### PROVIDED INFORMATION
Start of Block

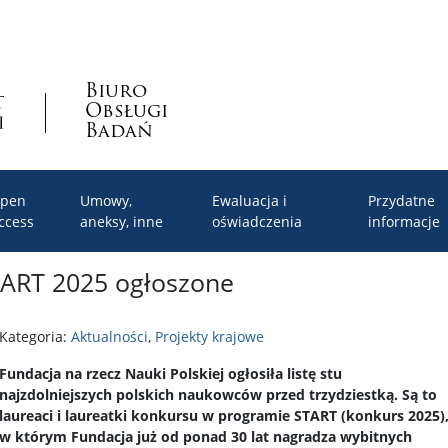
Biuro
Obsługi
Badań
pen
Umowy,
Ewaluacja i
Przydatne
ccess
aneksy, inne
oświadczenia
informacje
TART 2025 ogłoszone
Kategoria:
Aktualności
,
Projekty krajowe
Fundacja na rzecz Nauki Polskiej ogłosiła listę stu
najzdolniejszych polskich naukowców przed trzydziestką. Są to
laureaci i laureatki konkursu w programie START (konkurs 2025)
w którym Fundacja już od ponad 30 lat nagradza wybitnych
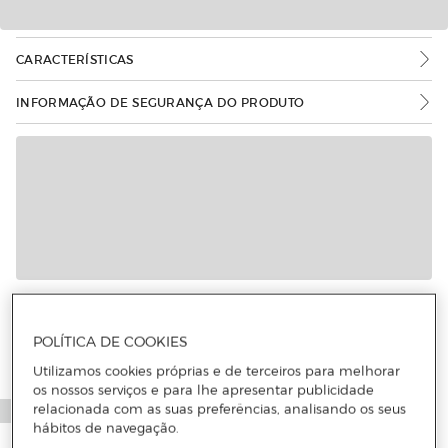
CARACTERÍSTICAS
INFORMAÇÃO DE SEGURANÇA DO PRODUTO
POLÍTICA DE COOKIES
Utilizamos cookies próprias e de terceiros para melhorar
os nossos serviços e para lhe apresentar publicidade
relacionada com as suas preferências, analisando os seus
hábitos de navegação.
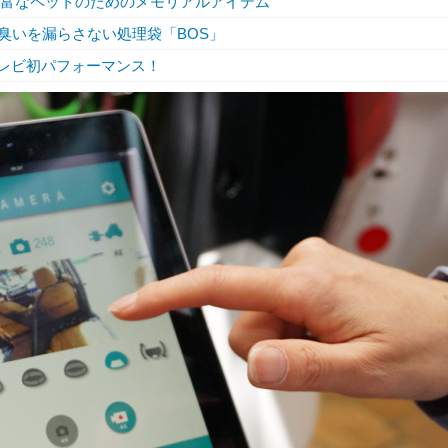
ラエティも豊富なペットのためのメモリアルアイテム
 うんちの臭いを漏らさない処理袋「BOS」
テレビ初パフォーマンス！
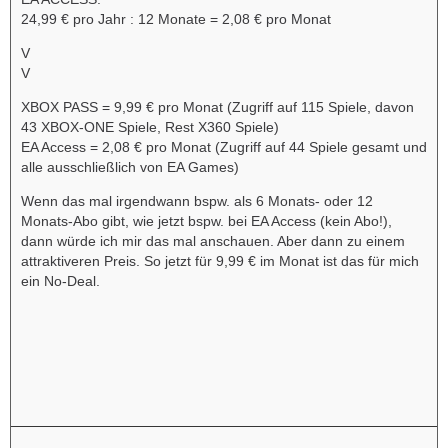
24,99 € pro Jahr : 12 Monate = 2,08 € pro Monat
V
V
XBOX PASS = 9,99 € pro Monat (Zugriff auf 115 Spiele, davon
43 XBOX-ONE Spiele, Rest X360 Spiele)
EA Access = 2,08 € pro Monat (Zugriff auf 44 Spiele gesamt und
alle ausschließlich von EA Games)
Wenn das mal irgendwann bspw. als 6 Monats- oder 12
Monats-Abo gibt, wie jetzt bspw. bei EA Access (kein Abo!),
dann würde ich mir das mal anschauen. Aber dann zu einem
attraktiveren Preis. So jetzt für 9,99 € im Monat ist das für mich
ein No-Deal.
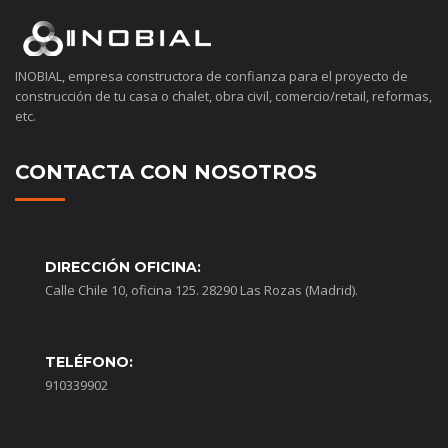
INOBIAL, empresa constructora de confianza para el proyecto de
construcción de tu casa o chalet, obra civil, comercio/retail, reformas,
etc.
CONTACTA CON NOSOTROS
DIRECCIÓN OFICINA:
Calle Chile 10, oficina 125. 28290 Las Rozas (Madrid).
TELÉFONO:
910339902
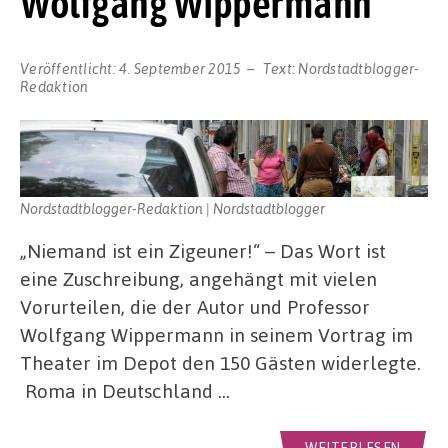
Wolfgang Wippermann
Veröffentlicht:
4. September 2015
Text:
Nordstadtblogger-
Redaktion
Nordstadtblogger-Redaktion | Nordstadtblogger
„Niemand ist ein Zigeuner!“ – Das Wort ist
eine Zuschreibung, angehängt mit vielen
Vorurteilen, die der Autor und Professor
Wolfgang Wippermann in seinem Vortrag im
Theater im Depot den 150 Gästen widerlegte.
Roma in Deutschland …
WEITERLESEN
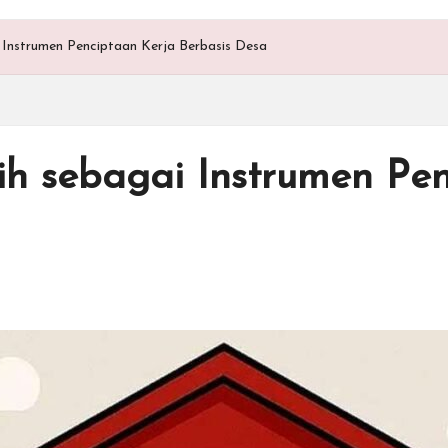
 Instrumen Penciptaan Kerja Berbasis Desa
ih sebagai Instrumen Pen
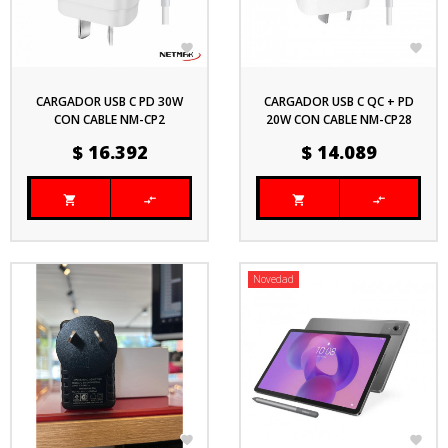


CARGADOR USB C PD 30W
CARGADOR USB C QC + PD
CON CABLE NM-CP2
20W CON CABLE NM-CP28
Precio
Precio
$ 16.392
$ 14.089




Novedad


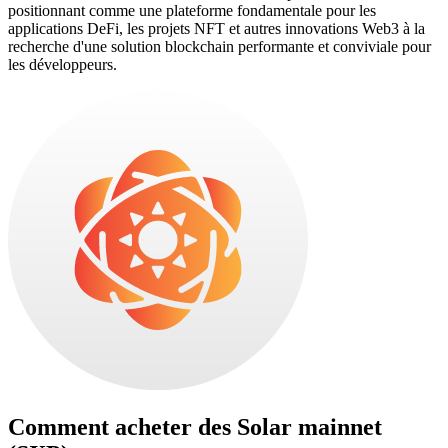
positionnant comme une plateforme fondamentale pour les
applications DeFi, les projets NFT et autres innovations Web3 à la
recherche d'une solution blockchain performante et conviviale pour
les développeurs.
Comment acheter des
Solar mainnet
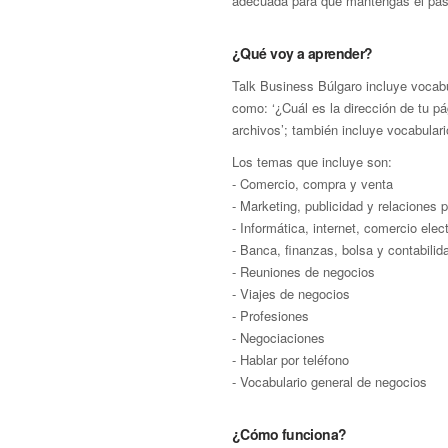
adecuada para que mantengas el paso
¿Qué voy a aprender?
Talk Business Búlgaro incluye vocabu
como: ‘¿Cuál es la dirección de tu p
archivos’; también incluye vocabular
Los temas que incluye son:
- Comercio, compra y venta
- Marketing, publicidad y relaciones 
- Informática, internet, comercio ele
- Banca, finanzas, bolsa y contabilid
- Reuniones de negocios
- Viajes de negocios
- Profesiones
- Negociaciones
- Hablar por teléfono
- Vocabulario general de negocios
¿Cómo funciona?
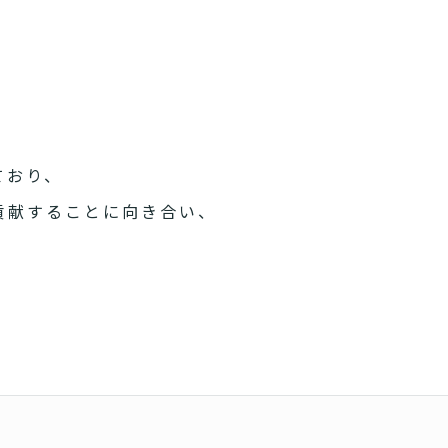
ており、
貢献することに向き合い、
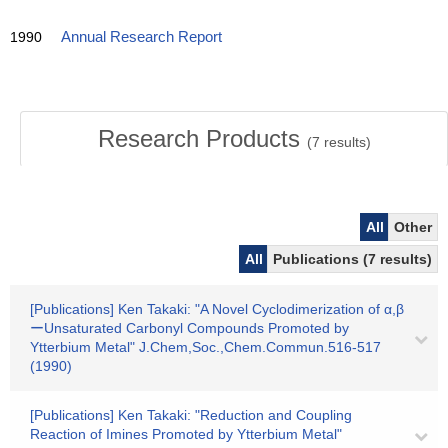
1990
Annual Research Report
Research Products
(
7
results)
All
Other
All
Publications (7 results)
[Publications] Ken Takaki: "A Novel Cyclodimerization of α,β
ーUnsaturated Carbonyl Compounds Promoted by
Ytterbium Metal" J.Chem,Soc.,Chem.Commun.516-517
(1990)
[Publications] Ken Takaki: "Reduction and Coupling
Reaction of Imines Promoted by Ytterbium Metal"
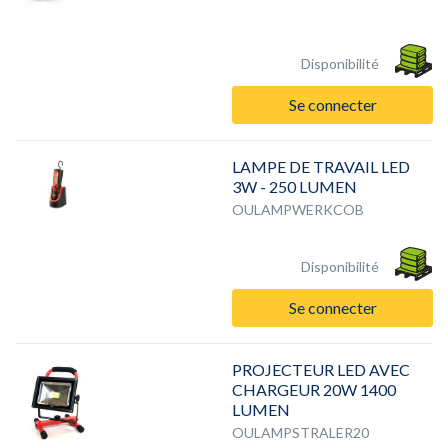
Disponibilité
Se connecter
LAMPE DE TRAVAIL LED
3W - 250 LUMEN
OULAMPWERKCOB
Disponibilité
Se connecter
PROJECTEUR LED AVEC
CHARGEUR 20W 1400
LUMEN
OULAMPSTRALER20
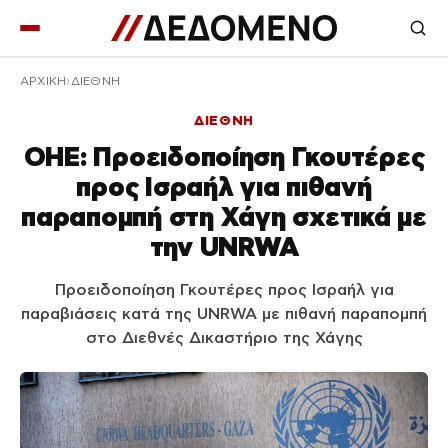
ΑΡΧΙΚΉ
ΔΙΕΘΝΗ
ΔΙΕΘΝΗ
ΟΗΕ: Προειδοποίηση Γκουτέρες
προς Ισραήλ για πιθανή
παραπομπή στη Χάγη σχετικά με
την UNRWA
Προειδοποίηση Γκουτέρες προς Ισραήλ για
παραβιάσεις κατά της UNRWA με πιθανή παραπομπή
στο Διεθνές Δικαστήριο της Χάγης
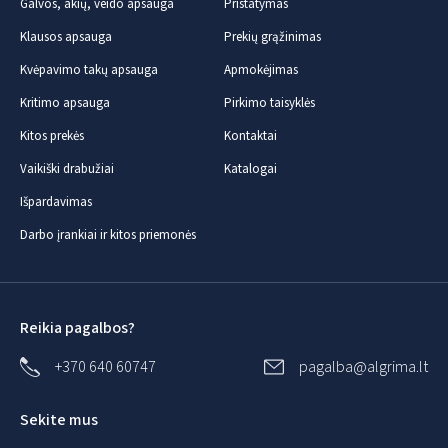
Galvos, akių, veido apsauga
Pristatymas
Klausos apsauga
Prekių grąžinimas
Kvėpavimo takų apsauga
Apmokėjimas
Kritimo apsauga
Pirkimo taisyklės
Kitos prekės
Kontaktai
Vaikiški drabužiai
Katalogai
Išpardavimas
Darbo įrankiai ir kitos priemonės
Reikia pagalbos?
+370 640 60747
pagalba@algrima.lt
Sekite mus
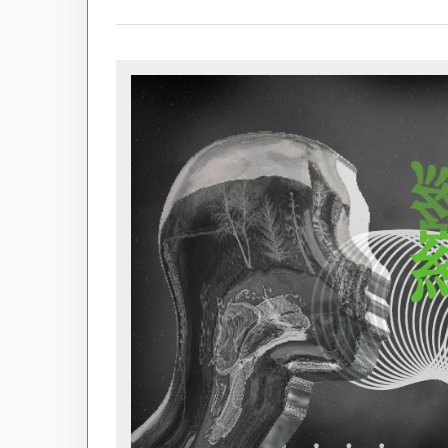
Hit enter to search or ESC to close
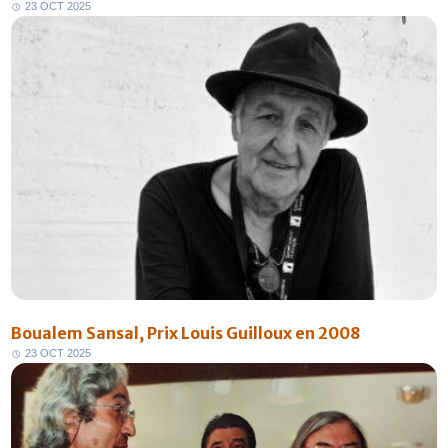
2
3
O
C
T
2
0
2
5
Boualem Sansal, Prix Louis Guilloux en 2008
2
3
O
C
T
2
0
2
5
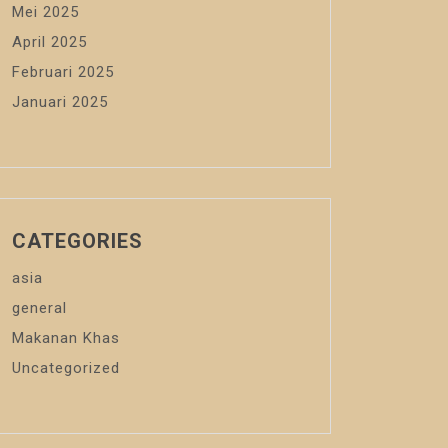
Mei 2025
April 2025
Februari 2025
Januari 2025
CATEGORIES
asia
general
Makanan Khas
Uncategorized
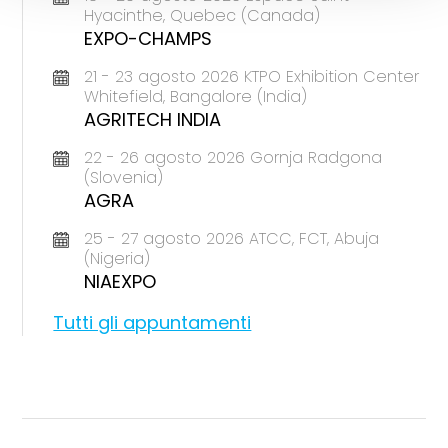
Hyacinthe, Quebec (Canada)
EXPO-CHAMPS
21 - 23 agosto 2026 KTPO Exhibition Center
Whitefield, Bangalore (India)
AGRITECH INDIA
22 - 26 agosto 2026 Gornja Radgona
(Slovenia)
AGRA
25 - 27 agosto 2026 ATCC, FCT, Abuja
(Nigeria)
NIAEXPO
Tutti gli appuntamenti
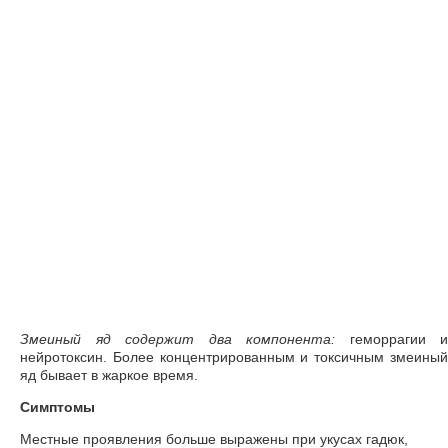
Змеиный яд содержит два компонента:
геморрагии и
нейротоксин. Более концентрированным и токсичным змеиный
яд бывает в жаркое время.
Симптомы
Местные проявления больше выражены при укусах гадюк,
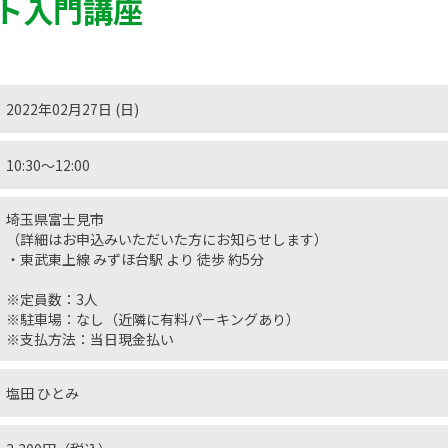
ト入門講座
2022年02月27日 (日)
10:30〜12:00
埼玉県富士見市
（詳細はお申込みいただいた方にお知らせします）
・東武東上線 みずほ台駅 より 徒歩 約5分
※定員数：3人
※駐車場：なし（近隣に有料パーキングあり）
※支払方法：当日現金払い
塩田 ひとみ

End of Block

### YOUR TASK
Word for word, return all the entries and skip their pictures.

### TASK RESPONSE
Biuro
Obsługi
Badań
pen
Umowy,
Ewaluacja i
Przydatne
ccess
aneksy, inne
oświadczenia
informacje
TART 2025 ogłoszone
Kategoria:
Aktualności
,
Projekty krajowe
Fundacja na rzecz Nauki Polskiej ogłosiła listę stu
najzdolniejszych polskich naukowców przed trzydziestką. Są to
laureaci i laureatki konkursu w programie START (konkurs 2025)
w którym Fundacja już od ponad 30 lat nagradza wybitnych
CARACTERÍSTICAS
INFORMAÇÃO DE SEGURANÇA DO PRODUTO
POLÍTICA DE COOKIES
Utilizamos cookies próprias e de terceiros para melhorar
os nossos serviços e para lhe apresentar publicidade
relacionada com as suas preferências, analisando os seus
hábitos de navegação.
ラエティも豊富なペットのためのメモリアルアイテム
 うんちの臭いを漏らさない処理袋「BOS」
テレビ初パフォーマンス！
24,99 € pro Jahr : 12 Monate = 2,08 € pro Monat
V
V
XBOX PASS = 9,99 € pro Monat (Zugriff auf 115 Spiele, davon
43 XBOX-ONE Spiele, Rest X360 Spiele)
EA Access = 2,08 € pro Monat (Zugriff auf 44 Spiele gesamt und
alle ausschließlich von EA Games)
Wenn das mal irgendwann bspw. als 6 Monats- oder 12
Monats-Abo gibt, wie jetzt bspw. bei EA Access (kein Abo!),
dann würde ich mir das mal anschauen. Aber dann zu einem
attraktiveren Preis. So jetzt für 9,99 € im Monat ist das für mich
ein No-Deal.
INOBIAL, empresa constructora de confianza para el proyecto de
construcción de tu casa o chalet, obra civil, comercio/retail, reformas,
etc.
CONTACTA CON NOSOTROS
DIRECCIÓN OFICINA:
Calle Chile 10, oficina 125. 28290 Las Rozas (Madrid).
TELÉFONO:
910339902
Wolfgang Wippermann
Veröffentlicht:
4. September 2015
Text:
Nordstadtblogger-
Redaktion
Nordstadtblogger-Redaktion | Nordstadtblogger
„Niemand ist ein Zigeuner!“ – Das Wort ist
eine Zuschreibung, angehängt mit vielen
Vorurteilen, die der Autor und Professor
Wolfgang Wippermann in seinem Vortrag im
Theater im Depot den 150 Gästen widerlegte.
Roma in Deutschland …
WEITERLESEN
 Instrumen Penciptaan Kerja Berbasis Desa
ih sebagai Instrumen Pen


CARGADOR USB C PD 30W
CARGADOR USB C QC + PD
CON CABLE NM-CP2
20W CON CABLE NM-CP28
Precio
Precio
$ 16.392
$ 14.089




Novedad


positionnant comme une plateforme fondamentale pour les
applications DeFi, les projets NFT et autres innovations Web3 à la
recherche d'une solution blockchain performante et conviviale pour
les développeurs.
Comment acheter des
Solar mainnet
adecuada para que mantengas el paso
¿Qué voy a aprender?
Talk Business Búlgaro incluye vocabu
como: ‘¿Cuál es la dirección de tu p
archivos’; también incluye vocabular
Los temas que incluye son:
- Comercio, compra y venta
- Marketing, publicidad y relaciones 
- Informática, internet, comercio ele
- Banca, finanzas, bolsa y contabilid
- Reuniones de negocios
- Viajes de negocios
- Profesiones
- Negociaciones
- Hablar por teléfono
- Vocabulario general de negocios
¿Cómo funciona?
ており、
貢献することに向き合い、
1990
Annual Research Report
Research Products
(
7
results)
All
Other
All
Publications (7 results)
[Publications] Ken Takaki: "A Novel Cyclodimerization of α,β
ーUnsaturated Carbonyl Compounds Promoted by
Ytterbium Metal" J.Chem,Soc.,Chem.Commun.516-517
(1990)
[Publications] Ken Takaki: "Reduction and Coupling
Reaction of Imines Promoted by Ytterbium Metal"
Disponibilité
Se connecter
LAMPE DE TRAVAIL LED
3W - 250 LUMEN
OULAMPWERKCOB
Disponibilité
Se connecter
PROJECTEUR LED AVEC
CHARGEUR 20W 1400
LUMEN
OULAMPSTRALER20
ΑΡΧΙΚΉ
ΔΙΕΘΝΗ
ΔΙΕΘΝΗ
ΟΗΕ: Προειδοποίηση Γκουτέρες
προς Ισραήλ για πιθανή
παραπομπή στη Χάγη σχετικά με
την UNRWA
Προειδοποίηση Γκουτέρες προς Ισραήλ για
παραβιάσεις κατά της UNRWA με πιθανή παραπομπή
στο Διεθνές Δικαστήριο της Χάγης
Galvos, akių, veido apsauga
Pristatymas
Klausos apsauga
Prekių grąžinimas
Kvėpavimo takų apsauga
Apmokėjimas
Kritimo apsauga
Pirkimo taisyklės
Kitos prekės
Kontaktai
Vaikiški drabužiai
Katalogai
Išpardavimas
Darbo įrankiai ir kitos priemonės
Reikia pagalbos?
+370 640 60747
pagalba@algrima.lt
Sekite mus
Hit enter to search or ESC to close
2
3
O
C
T
2
0
2
5
Boualem Sansal, Prix Louis Guilloux en 2008
2
3
O
C
T
2
0
2
5
Mei 2025
April 2025
Februari 2025
Januari 2025
CATEGORIES
asia
general
Makanan Khas
Uncategorized
Hyacinthe, Quebec (Canada)
EXPO-CHAMPS
21 - 23 agosto 2026 KTPO Exhibition Center
Whitefield, Bangalore (India)
AGRITECH INDIA
22 - 26 agosto 2026 Gornja Radgona
(Slovenia)
AGRA
25 - 27 agosto 2026 ATCC, FCT, Abuja
(Nigeria)
NIAEXPO
Tutti gli appuntamenti
Змеиный яд содержит два компонента:
геморрагии и
нейротоксин. Более концентрированным и токсичным змеиный
яд бывает в жаркое время.
Симптомы
Местные проявления больше выражены при укусах гадюк,
ト入門講座
2022年02月27日 (日)
10:30〜12:00
埼玉県富士見市
（詳細はお申込みいただいた方にお知らせします）
・東武東上線 みずほ台駅 より 徒歩 約5分
※定員数：3人
※駐車場：なし（近隣に有料パーキングあり）
※支払方法：当日現金払い
塩田 ひとみ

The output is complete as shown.